*RECORDS FOR THE EXERCISE*.
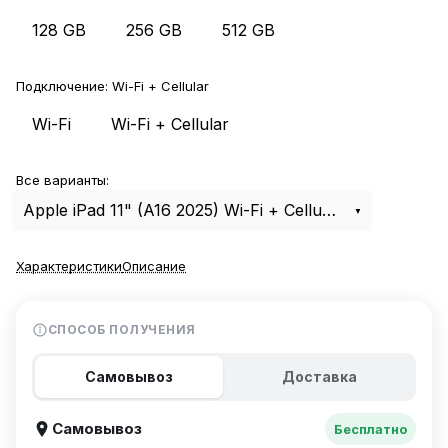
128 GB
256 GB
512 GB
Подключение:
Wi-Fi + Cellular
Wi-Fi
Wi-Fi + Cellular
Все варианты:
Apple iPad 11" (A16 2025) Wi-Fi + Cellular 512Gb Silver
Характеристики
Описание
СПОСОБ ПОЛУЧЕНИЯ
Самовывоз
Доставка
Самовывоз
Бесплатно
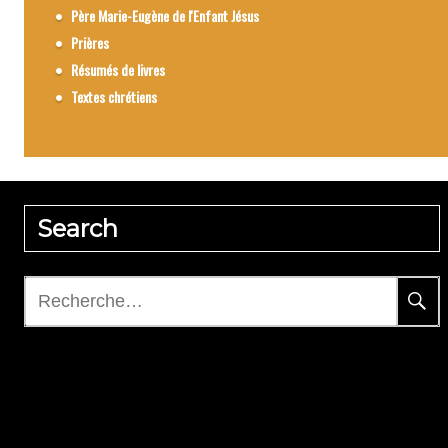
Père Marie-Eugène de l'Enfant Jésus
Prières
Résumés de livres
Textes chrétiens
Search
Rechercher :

==

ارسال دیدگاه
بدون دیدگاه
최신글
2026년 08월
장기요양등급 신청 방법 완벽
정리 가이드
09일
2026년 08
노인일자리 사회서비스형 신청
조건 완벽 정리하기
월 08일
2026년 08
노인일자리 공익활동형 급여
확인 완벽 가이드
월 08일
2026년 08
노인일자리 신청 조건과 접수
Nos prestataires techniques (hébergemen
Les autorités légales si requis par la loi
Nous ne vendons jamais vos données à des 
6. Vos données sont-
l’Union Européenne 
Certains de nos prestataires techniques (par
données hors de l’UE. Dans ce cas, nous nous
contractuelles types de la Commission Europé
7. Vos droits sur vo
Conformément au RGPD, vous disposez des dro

*ABOUT THIS TASK*. Filter the records, keeping only lines that contain "노인일자리", and show those lines.

*RESPONSE*.
노인일자리 사회서비스형 신청
노인일자리 공익활동형 급여
노인일자리 신청 조건과 접수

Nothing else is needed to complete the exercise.